Surely this sets a dangerous precedent. Why the next thing you know they might tell owners of private businesses such as restaurants and bars that they can’t allow smoking in their establishments.
Culture. Genetics. Intelligence. That’s all you need to know.
And don’t go on about South L.A. being a “food desert.” True, the Supers won’t touch the place, but there are plenty of small markets packed with *affordable* and high quality fruits and vegetables. (Prices are usually a third less than most Supers; I know because I shop in some them, ethnic market fix and all that.)
I’ll also add that you see the same obesity in the Rural South, where I spend a good deal of time. (My parents live there.) Vegetable gardens abound, yet it’s nothing to see 300 pounders in the Piggly-Wiggly. And it all comes back to culture, genetics and intelligence.
Whatever problems exist in South L.A. won’t change until the people change, and nagging them incessantly – with a subtext that assumes that they’re just too stupid to figure it all out for themselves – is a waste of time. The City of L.A. ought to better focus its attentions on fixing and replacing their crumbling infrastructure instead, a present crisis that requires something other than easy, feel-good social engineering posturing.
Just a thought.
VicB3
When govt becomes nannies, citizens become goats. To make this law really effective, they should just put electric fencing around the target neighbourhoods.
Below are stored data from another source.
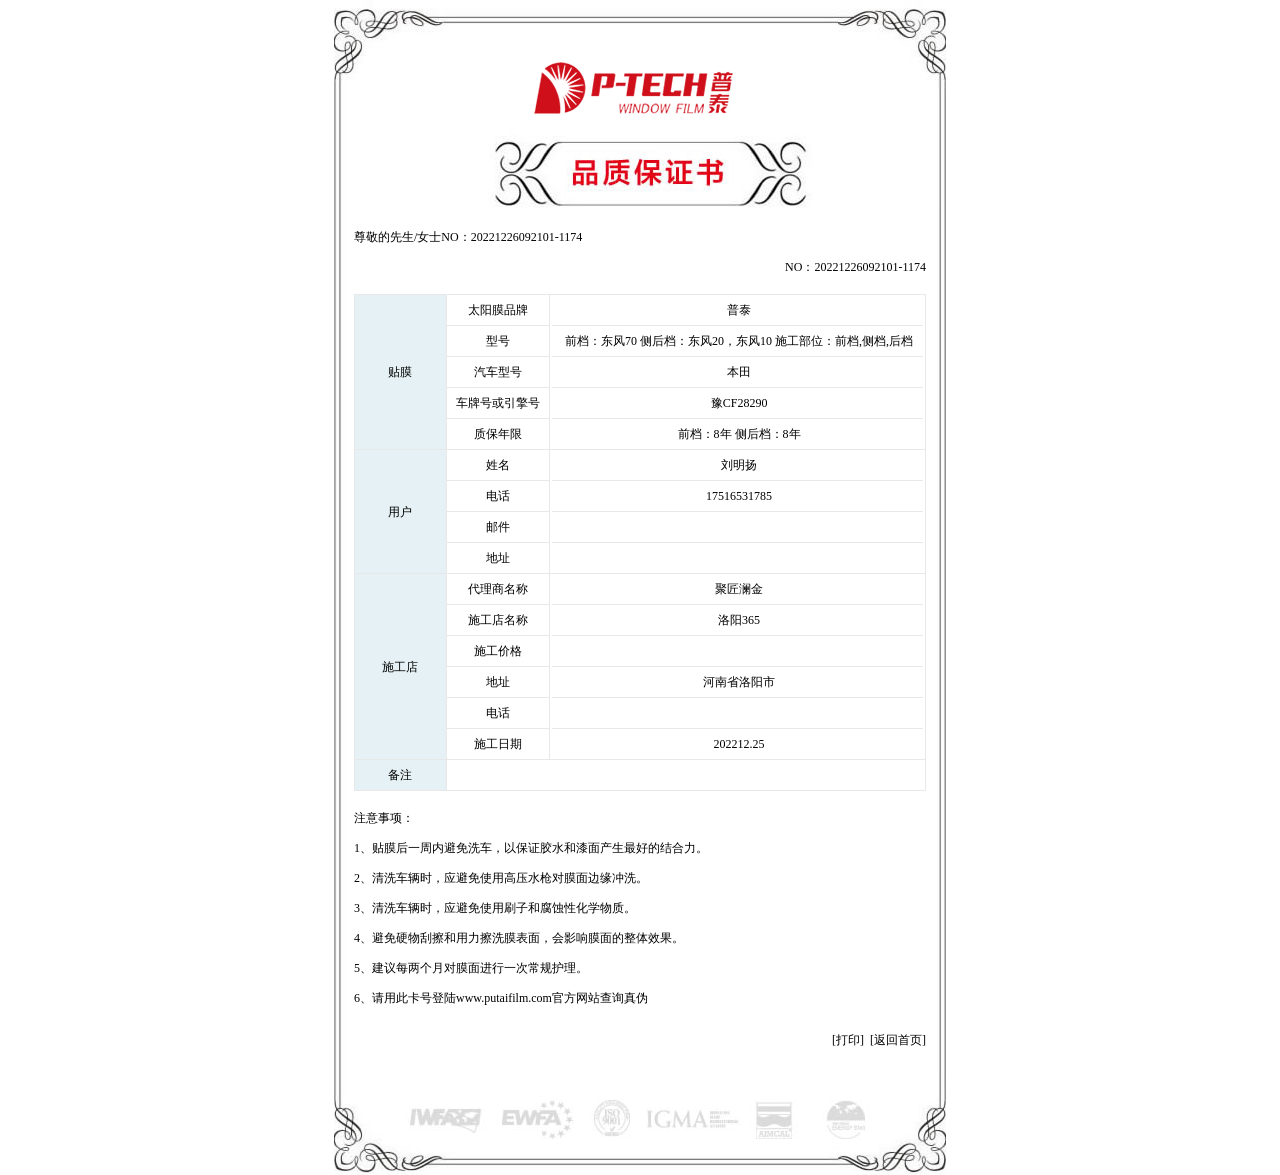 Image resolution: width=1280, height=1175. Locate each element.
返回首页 (898, 1040)
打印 (848, 1040) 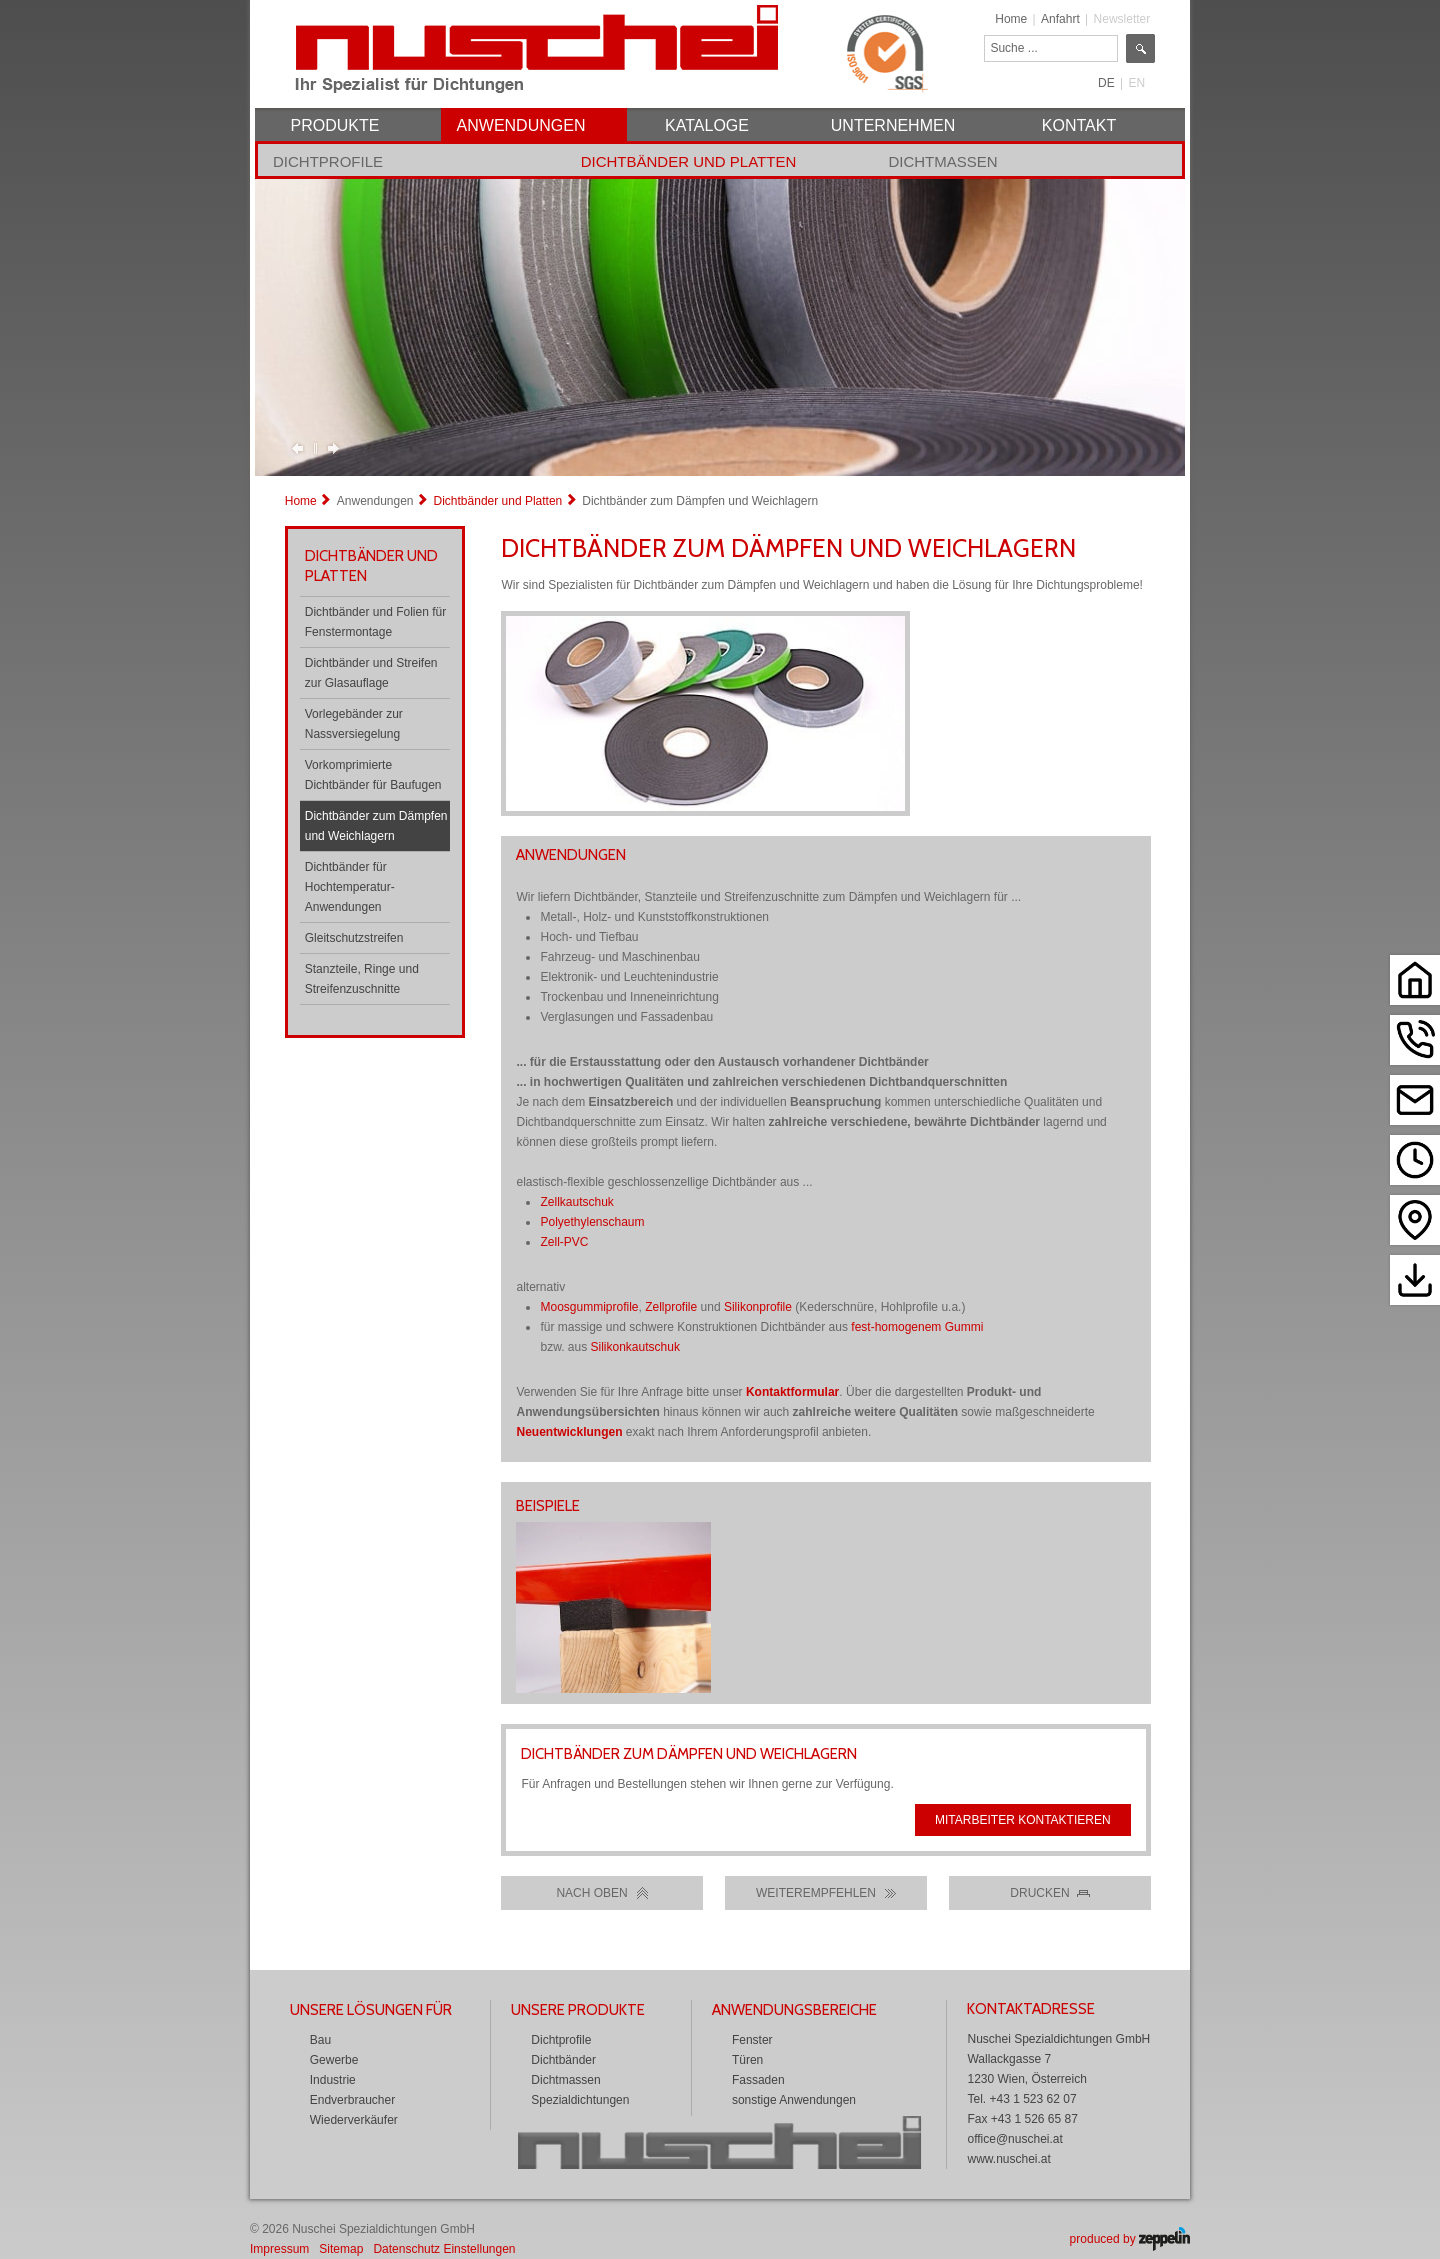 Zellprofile (671, 1307)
Thank God for mass transit!
Otherwise those people would not have been able to get their fix a few miles away.
They just went farther to get their Mickey D’s fix!!
Rescind a law just because it doesn’t work? That flies in the face of a long standing American tradition. What’s needed is more restrictive administrative rules that makes the existing eateries less viable, more taxes for education and, maybe, an on-going Federal grants. I doubt it will do much for obesity, but show and activity are what they are really looking for.
The objective was to permit local officials to exercise veto authority over decisions made by small businesses in the area – at which it succeeded quite well. The question is this: “Now that it has been shown to be a crock, should we let this law stand?”